La generazione Y trova le sue radici nell’ultimo ventennio del secolo scorso, comprende i nati tra l’inizio degli anni 80 e la metà degli anni 90.
Detta molto più frequentemente, benché erroneamente per molti, Millennials, il Times l’ha definita: “Me Me Me Generation”, individualista e concentrata su di sé, ma allo stesso tempo dotata di grande adattabilità.
Sempre connessa, narcisista, pigra, ma anche pragmatica e ottimista è stata cresciuta da insegnanti e genitori degli anni 40/70, ma si sviluppa e vive la propria vita adulta negli anni 2000, in un mondo cioè completamente diverso da quello che le era stato spiegato, e in cui le regole apprese sono state totalmente ribaltate. Costretti, inoltre, a lottare per la propria affermazione nel mondo con le generazioni successive che sembrano conoscere il “gioco” meglio di loro.
Spaesati e un po’ confusi gli Y si sono rimboccati le maniche e hanno cercato di sopravvivere adattandosi alla società. Ma seguendo il paradigma “pensare prima a sé: l’egoismo come principale via di sopravvivenza”.
Una adattabilità agita anche nel mondo del lavoro in cui in un modo o nell’altro questa generazione è riuscita a crearsi un proprio spazio, ma che spesso si tramuta in una inadattabilità relazionale.
L’abitudine a reinventarsi e a concentrarsi su di sé porta infatti molto spesso i Millennials a non dare valore alla propria emotività né a empatizzare con gli altri.
Hanno paura nel prendersi un impegno a lungo termine, poiché tutto è letto come fugace e mutabile, esattamente come loro.
Come conciliare dunque la loro percezione della realtà con la necessità di un tempo dilatato e lungo, fondamentale per la costruzione di relazioni profonde?
Una buona parte degli appartenenti alla generazione Y rifugge dalla relazione seria aspirando ad un semplice appagamento personale senza curarsi dell’altro. Non si domanda relativamente a chi ha di fronte chi sia, che pensa, quali siano le sue paure o di cosa necessiti.

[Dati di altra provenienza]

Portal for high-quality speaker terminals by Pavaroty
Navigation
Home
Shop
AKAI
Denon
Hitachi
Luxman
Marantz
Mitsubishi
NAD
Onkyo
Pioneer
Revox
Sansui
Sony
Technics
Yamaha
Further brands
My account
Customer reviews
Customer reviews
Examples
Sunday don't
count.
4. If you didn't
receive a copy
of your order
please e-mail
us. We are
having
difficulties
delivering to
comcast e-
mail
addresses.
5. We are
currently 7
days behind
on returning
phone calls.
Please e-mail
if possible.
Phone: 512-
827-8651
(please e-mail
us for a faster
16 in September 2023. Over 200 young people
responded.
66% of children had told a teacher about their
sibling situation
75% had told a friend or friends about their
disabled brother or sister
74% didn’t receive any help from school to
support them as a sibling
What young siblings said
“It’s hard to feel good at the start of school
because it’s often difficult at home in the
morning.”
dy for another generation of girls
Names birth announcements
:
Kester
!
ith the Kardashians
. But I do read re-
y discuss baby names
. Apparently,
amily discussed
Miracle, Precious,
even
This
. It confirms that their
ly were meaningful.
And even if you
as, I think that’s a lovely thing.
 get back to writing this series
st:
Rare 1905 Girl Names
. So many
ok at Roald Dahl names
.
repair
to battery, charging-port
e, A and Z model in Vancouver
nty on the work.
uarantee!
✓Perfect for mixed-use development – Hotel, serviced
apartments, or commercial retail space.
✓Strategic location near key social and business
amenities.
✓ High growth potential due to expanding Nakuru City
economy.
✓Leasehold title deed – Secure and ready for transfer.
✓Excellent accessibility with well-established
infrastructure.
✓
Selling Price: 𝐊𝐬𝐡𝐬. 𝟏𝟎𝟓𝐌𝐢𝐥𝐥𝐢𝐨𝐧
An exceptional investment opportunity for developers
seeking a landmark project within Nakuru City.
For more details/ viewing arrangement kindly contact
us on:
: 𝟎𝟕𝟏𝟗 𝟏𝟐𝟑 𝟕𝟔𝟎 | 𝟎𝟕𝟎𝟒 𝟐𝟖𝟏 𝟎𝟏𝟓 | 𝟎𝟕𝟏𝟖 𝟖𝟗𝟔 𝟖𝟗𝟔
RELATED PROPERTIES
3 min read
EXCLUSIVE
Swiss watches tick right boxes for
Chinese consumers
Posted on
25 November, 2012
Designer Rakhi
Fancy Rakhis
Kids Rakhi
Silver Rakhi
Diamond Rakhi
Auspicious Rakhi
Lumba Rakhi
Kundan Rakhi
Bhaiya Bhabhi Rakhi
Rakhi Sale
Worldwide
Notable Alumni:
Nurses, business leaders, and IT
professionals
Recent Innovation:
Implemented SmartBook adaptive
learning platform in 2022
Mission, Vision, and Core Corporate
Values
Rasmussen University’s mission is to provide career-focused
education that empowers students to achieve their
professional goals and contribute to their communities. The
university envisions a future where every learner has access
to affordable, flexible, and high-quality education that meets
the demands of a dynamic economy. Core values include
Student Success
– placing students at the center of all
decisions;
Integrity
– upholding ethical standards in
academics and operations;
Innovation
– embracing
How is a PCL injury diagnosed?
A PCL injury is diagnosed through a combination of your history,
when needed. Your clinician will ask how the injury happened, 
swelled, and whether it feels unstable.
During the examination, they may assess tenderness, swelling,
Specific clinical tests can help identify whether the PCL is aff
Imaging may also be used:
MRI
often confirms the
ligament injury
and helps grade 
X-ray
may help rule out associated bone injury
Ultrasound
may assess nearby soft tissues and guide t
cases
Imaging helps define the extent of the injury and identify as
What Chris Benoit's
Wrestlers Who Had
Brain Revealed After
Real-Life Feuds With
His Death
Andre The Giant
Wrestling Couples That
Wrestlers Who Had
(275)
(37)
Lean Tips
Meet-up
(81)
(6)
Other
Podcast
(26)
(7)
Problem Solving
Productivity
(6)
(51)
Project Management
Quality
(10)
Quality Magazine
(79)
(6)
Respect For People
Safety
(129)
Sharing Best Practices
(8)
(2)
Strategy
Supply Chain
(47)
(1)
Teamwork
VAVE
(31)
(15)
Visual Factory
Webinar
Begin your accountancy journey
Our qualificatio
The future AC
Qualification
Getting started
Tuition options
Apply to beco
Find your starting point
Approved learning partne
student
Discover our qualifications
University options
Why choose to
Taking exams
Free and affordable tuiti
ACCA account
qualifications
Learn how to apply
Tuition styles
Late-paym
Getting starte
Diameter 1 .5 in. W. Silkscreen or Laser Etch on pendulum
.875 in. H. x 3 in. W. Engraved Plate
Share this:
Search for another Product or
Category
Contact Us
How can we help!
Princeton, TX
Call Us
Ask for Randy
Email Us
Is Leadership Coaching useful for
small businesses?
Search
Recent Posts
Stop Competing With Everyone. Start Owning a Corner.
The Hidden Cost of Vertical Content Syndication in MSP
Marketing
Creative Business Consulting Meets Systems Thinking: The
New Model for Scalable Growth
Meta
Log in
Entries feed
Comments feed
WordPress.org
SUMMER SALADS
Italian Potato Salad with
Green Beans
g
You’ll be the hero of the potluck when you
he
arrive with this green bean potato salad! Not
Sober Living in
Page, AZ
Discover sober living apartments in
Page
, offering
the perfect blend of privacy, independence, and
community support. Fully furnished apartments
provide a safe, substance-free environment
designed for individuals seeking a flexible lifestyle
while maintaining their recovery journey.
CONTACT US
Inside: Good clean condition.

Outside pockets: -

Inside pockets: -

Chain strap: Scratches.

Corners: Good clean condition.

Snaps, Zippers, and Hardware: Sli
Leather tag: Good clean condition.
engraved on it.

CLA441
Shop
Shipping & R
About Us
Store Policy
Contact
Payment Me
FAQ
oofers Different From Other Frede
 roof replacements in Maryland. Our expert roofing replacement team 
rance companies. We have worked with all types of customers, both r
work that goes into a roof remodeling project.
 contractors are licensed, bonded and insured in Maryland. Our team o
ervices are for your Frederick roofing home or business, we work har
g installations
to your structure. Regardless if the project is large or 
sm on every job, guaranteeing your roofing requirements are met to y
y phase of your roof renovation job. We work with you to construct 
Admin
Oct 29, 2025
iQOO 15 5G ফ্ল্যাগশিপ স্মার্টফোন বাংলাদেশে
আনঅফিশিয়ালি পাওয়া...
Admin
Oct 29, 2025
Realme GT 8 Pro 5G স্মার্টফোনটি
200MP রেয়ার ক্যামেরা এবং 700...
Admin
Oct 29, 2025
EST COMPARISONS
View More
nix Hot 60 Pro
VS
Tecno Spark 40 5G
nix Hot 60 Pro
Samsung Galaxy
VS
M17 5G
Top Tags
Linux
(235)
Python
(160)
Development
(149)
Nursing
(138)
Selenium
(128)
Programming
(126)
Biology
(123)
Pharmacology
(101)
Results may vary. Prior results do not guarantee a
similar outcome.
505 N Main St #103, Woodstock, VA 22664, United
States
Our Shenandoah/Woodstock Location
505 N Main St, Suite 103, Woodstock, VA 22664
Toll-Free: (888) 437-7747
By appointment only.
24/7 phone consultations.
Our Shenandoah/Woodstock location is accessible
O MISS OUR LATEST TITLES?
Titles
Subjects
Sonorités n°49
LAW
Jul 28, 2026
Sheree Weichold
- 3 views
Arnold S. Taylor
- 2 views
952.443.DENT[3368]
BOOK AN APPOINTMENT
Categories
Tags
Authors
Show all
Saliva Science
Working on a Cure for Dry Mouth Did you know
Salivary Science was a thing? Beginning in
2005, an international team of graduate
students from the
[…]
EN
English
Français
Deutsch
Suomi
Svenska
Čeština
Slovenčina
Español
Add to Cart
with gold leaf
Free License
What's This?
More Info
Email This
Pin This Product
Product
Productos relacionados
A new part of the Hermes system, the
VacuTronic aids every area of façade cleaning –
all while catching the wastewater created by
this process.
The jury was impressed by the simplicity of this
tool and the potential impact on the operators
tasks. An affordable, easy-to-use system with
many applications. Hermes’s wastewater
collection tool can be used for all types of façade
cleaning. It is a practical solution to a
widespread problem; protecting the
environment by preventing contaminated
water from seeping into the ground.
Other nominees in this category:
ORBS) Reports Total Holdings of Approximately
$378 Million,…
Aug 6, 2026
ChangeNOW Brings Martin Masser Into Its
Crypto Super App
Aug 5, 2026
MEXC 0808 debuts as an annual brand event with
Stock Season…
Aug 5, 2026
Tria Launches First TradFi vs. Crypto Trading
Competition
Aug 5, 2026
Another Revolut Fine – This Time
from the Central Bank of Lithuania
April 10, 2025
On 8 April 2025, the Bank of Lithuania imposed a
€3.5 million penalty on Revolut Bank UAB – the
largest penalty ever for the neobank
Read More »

I propri bisogni sono l’unica cosa importante, e sta alla larga da tutto ciò che potrebbe creare impegno, si tratti di confronto o di instaurare rapporti maturi.
Quella dei Millennials è una generazione volatile fatta spesso di rapporti effimeri tra persone sole: oggi siamo amici, oggi ci amiamo e domani…chi sei?
Evidentemente non tutti i Millennials rientrano in questa descrizione, ma chi ne è fuori rappresenta una piccola parte, solitamente i più vicini ai due estremi della generazione piuttosto che al suo centro.
Ma attenzione, non si tratta di una generazione inconsapevole della propria realtà.
Tanti di loro la denunciano pubblicamente e ne soffrono, ma la denuncia rimane sterile,
poiché sembra mancare una reale volontà di “fare per cambiare”.
Ciò che rimane alla fine è un gruppo di Peter Pan emotivi con la pretesa di occupare il centro del mondo. Ma incapaci di ascoltare, osservare, empatizzare o creare relazione.
Peter Pan soli, ciascuno sulla propria isola che, appunto, non c’è.